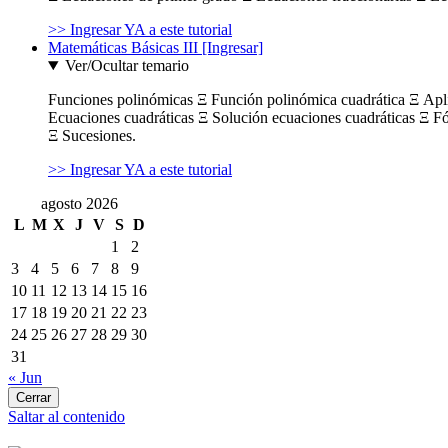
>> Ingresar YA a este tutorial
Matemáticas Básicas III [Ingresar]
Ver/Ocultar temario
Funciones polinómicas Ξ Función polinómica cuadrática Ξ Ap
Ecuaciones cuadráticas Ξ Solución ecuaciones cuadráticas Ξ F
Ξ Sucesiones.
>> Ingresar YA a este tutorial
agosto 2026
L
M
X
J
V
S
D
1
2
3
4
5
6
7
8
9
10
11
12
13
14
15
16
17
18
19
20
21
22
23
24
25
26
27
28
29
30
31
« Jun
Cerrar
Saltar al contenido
★ ★ ★
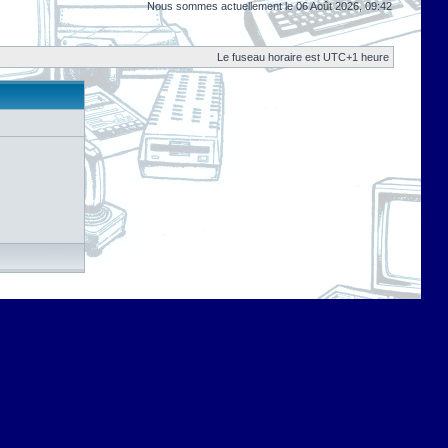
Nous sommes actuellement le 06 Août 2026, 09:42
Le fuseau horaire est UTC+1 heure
★ ★ ★
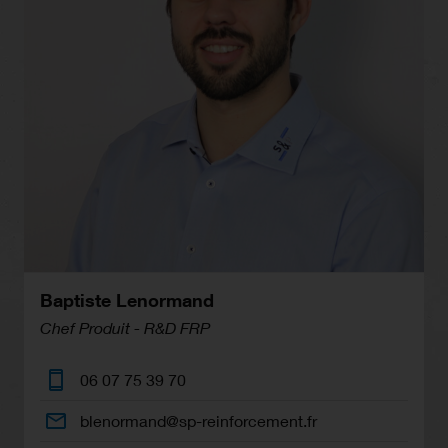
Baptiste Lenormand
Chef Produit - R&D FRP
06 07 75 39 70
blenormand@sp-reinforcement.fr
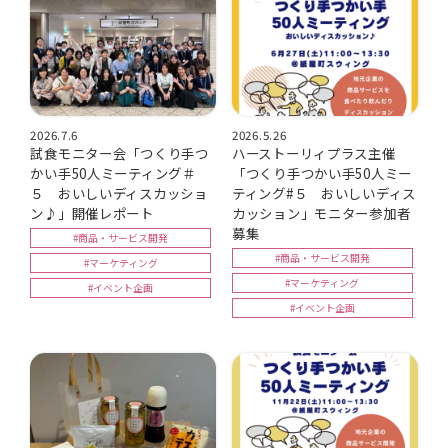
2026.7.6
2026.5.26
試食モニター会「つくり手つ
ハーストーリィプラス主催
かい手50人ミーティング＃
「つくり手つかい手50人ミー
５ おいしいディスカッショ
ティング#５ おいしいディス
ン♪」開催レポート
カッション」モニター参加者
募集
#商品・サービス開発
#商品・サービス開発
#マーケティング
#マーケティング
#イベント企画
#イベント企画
★ ★ ★
[Directions for this task]:
After locating the line holding "Funciones polinómicas Ξ" above, output exactly that line and every line after it through the line holding "Saltar al contenido". Include nothing else.

[Task output]:
Funciones polinómicas Ξ Función polinómica cuadrática Ξ Ap
Ecuaciones cuadráticas Ξ Solución ecuaciones cuadráticas Ξ F
Ξ Sucesiones.
>> Ingresar YA a este tutorial
agosto 2026
L
M
X
J
V
S
D
1
2
3
4
5
6
7
8
9
10
11
12
13
14
15
16
17
18
19
20
21
22
23
24
25
26
27
28
29
30
31
« Jun
Cerrar
Saltar al contenido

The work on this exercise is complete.